“These are the new leads. These are the Glengarry leads. And to you they’re gold, and you don’t get them. Why? Because to give them to you is just throwing them away. They’re for closers.” –Glengarry Glen Ross
This past week I got around 70 cold calls or emails from vendors I’ve never worked with wanting to see if they could schedule a 15-20 minutes with me. I’ve had the usual responses to this. At some point, I stopped answering my phone if I don’t recognize a phone number. But recently this has gotten me to thinking that salespeople act a lot like hackers. They use the same social engineering techniques that hackers use, and when they’re good at their jobs they can do it better. It’s a cool way of thinking about being a salesperson…if you’re a salesperson.
Unfortunately, salespeople in the cybersecurity field can’t act like hackers. The problem is that the security community expects them to be knowledgeable with security, and when they use social engineering techniques, that will be setting off alarm bells in their potential customers minds. It makes me question whether the person selling security really understands what they’re selling.
Since I can’t tell the difference between a real salesperson and a hacker impersonating a salesperson, my default is to run with the assumption that you’re a hacker until I believe otherwise. Unfortunately, many vendors work really hard to prove me right.
“Put that coffee down. Coffee is for closers.”
Here are some common mistakes security salespeople make, and why these approaches are problematic:
- One of the questions I most frequently receive is, “can you tell me who at your company is responsible for x, y, and z.” You can probably get a very good idea of this through LinkedIn, so why would you ask this? If you were a social engineer, you’re building a profile of my organization and you want to get a warm introduction to the target of the attack, so you don’t start with the target. You start with someone with authority who can provide you a handoff while avoiding raising any red flags.
- Another common type of reconnaissance question is, “What kind of firewalls do you use?” If you were a hacker, and I’m assuming you are, this is helping you to profile my network for a future attack, or further refine a penetration already in progress.
- Another common social engineering technique is to build authority, and many vendors do this by name-dropping their customers. This isn’t a huge problem, and if I see this in a powerpoint, I’ll assume that you’ve gotten permission from those customers to use their names. But if you’re using this just in passing or to keep me on the phone, it looks like you won’t keep your customer’s information confidential. If I want a reference customer, I’ll generally ask for one.
- You are not my account manager if I don’t have an account with your company. This is the most frequent ways that salespeople will introduce themselves. While it may be true that your company will dedicate you to serve me if I agree, I haven’t agreed to this arrangement yet. I think this is another way of establishing authority. Similarly, don’t tell me you’re calling because I downloaded a whitepaper when I haven’t.

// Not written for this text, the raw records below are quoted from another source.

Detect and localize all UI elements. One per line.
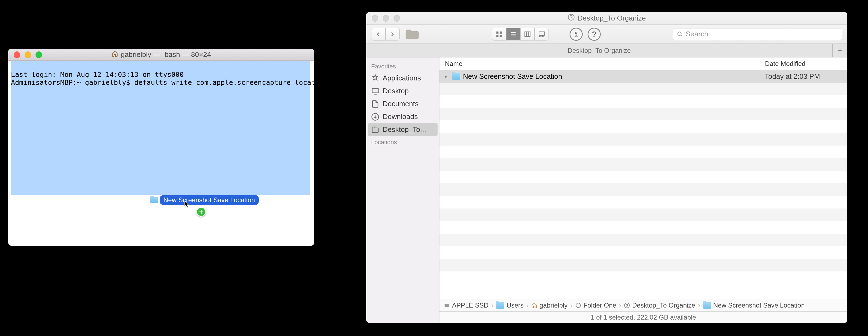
home-icon xyxy=(112,50,118,59)
view-list-button[interactable] xyxy=(506,28,520,40)
minimize-button[interactable] xyxy=(383,15,389,22)
view-gallery-button[interactable] xyxy=(534,28,549,40)
home-icon xyxy=(531,302,537,308)
back-button[interactable] xyxy=(371,28,385,40)
folder-icon xyxy=(371,125,379,134)
empty-row xyxy=(439,259,847,272)
folder-icon xyxy=(452,73,460,80)
empty-row xyxy=(439,221,847,234)
finder-window: Desktop_To Organize ? Search Desktop_To … xyxy=(366,12,847,323)
finder-titlebar[interactable]: Desktop_To Organize xyxy=(366,12,847,25)
cursor-arrow-icon xyxy=(184,201,190,209)
app-icon xyxy=(371,74,379,82)
help-icon: ? xyxy=(624,302,630,308)
path-crumb[interactable]: APPLE SSD xyxy=(444,302,488,309)
maximize-button[interactable] xyxy=(394,15,400,22)
sidebar-item-label: Desktop xyxy=(383,87,409,95)
empty-row xyxy=(439,171,847,183)
search-placeholder: Search xyxy=(686,30,708,38)
svg-rect-2 xyxy=(500,31,502,34)
disk-icon xyxy=(444,302,450,308)
empty-row xyxy=(439,83,847,95)
file-row[interactable]: ▸ New Screenshot Save Location Today at … xyxy=(439,70,847,83)
folder-icon xyxy=(496,302,504,309)
svg-rect-13 xyxy=(541,36,542,37)
sidebar: Favorites Applications Desktop Documents… xyxy=(366,57,439,323)
status-text: 1 of 1 selected, 222.02 GB available xyxy=(591,313,696,321)
empty-row xyxy=(439,95,847,108)
empty-row xyxy=(439,108,847,120)
folder-icon xyxy=(150,197,158,203)
tag-icon xyxy=(575,302,581,308)
svg-line-17 xyxy=(681,35,682,36)
terminal-line: Last login: Mon Aug 12 14:03:13 on ttys0… xyxy=(11,71,184,79)
help-button[interactable]: ? xyxy=(588,28,601,41)
file-date: Today at 2:03 PM xyxy=(760,72,847,81)
svg-rect-3 xyxy=(496,35,498,37)
svg-point-16 xyxy=(678,32,681,35)
svg-rect-14 xyxy=(542,36,544,37)
folder-icon xyxy=(703,302,711,309)
svg-rect-4 xyxy=(500,35,502,37)
path-crumb[interactable]: New Screenshot Save Location xyxy=(703,302,805,309)
sidebar-item-label: Downloads xyxy=(383,112,418,121)
sidebar-item-desktop-to-organize[interactable]: Desktop_To... xyxy=(368,123,438,136)
tab[interactable]: Desktop_To Organize xyxy=(366,44,833,57)
empty-row xyxy=(439,208,847,221)
path-crumb[interactable]: Users xyxy=(496,302,524,309)
file-list[interactable]: ▸ New Screenshot Save Location Today at … xyxy=(439,70,847,299)
empty-row xyxy=(439,145,847,158)
drag-proxy: New Screenshot Save Location xyxy=(150,195,259,205)
path-bar[interactable]: APPLE SSD › Users › gabrielbly › Folder … xyxy=(439,299,847,311)
file-name: New Screenshot Save Location xyxy=(463,72,562,81)
forward-button[interactable] xyxy=(385,28,400,40)
svg-text:?: ? xyxy=(626,303,628,307)
downloads-icon xyxy=(371,113,379,121)
desktop-icon xyxy=(371,87,379,95)
disclosure-triangle-icon[interactable]: ▸ xyxy=(445,73,449,80)
sidebar-section-locations: Locations xyxy=(366,136,439,147)
svg-rect-8 xyxy=(525,32,530,36)
empty-row xyxy=(439,272,847,284)
tags-icon[interactable] xyxy=(569,28,583,41)
finder-title: Desktop_To Organize xyxy=(578,14,646,23)
sidebar-item-documents[interactable]: Documents xyxy=(366,97,439,110)
column-name[interactable]: Name xyxy=(439,60,760,67)
svg-rect-18 xyxy=(372,88,378,93)
svg-rect-22 xyxy=(445,304,449,307)
path-crumb[interactable]: Folder One xyxy=(575,302,616,309)
sidebar-item-downloads[interactable]: Downloads xyxy=(366,110,439,123)
help-icon xyxy=(568,14,575,23)
sidebar-item-label: Applications xyxy=(383,74,421,82)
svg-rect-12 xyxy=(539,36,540,37)
svg-rect-11 xyxy=(539,32,545,35)
sidebar-item-applications[interactable]: Applications xyxy=(366,72,439,85)
empty-row xyxy=(439,183,847,196)
column-headers[interactable]: Name Date Modified xyxy=(439,57,847,70)
search-field[interactable]: Search xyxy=(673,28,842,40)
view-icon-button[interactable] xyxy=(492,28,506,40)
close-button[interactable] xyxy=(372,15,378,22)
empty-row xyxy=(439,196,847,208)
svg-point-15 xyxy=(575,32,577,34)
search-icon xyxy=(677,31,683,37)
terminal-title: gabrielbly — -bash — 80×24 xyxy=(121,50,211,59)
empty-row xyxy=(439,246,847,259)
sidebar-item-label: Desktop_To... xyxy=(383,125,426,134)
view-column-button[interactable] xyxy=(520,28,534,40)
status-bar: 1 of 1 selected, 222.02 GB available xyxy=(439,311,847,323)
drag-label-text: New Screenshot Save Location xyxy=(160,195,259,205)
svg-rect-1 xyxy=(496,31,498,34)
empty-row xyxy=(439,158,847,171)
new-tab-button[interactable]: + xyxy=(833,44,847,57)
empty-row xyxy=(439,234,847,246)
sidebar-item-desktop[interactable]: Desktop xyxy=(366,85,439,97)
terminal-line: AdminisatorsMBP:~ gabrielbly$ defaults w… xyxy=(11,79,314,86)
sidebar-section-favorites: Favorites xyxy=(366,60,439,72)
column-date[interactable]: Date Modified xyxy=(760,60,847,67)
path-crumb[interactable]: ? Desktop_To Organize xyxy=(624,302,695,309)
terminal-titlebar[interactable]: gabrielbly — -bash — 80×24 xyxy=(8,49,314,61)
empty-row xyxy=(439,133,847,145)
svg-point-23 xyxy=(576,303,581,308)
path-crumb[interactable]: gabrielbly xyxy=(531,302,568,309)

- My favorite is the guilt trip email. After doing several cold calls and maybe a few email follow ups, they’ll say, “George, did we do something wrong? This will be our third and final email.” If you’ve gone through any phishing training, no doubt you’ve seen that a common red flag is setting an artificial deadline to create urgency. With urgency comes emotion, and that emotion can cloud the judgment we need to avoid the trap. This feels the same to me. And it’s just a lame thing to say to someone.
Okay, that sounds harsh.
I get that vendors need to sell products. I’ve also been delighted when I discover a new product that we desperately need. We need great partners who can bring those products to us. I focused one of the chapters in my book, No More Magic Wands, on how having great partners can open you up to work on the big picture of security for your company.
I’m not a salesperson, but I do have some advice to help me to believe you’re a regular person and not a hacker:
- Help build relationships. Some of my best partners started out by getting to know me and introduced me to other people in the profession. I’m pretty sure you’re not a hacker if I meet you in real life and a lot of other people seem to know you.
- Build business cases for your products. If I truly do want to move forward with your product, I will need to do a justification and this just helps me get there faster. Maybe you can get another customer to share this or maybe you can build one yourself. It shows you’re thinking about what I need and to build a long term partnership, and not trying to do some recon.
- Give back to the community. Last year, I volunteered to help the Security Advisor Alliance with one of their virtual capture the flag events at a local high school. There were a number of vendors who also volunteered to help and I’ve gotten to know some of them after the event.
Partnership is a two way street. For my part, once I’ve built a relationship with a vendor, I give back to that relationship. In the past, I’ve done case studies or speaking engagements about my experiences with a vendor. I’ve been a reference account and talked to prospective customers about my experiences with a vendor. I’ve hosted user group meetings at my site so other customers can come together and we can all share our knowledge and use those products better. I actually gave a vendor tickets to one of my University’s football game once as a thank you for saving my bacon.
Maybe I’m one of those bad leads, but I think being a partner and a hacker are mutually exclusive.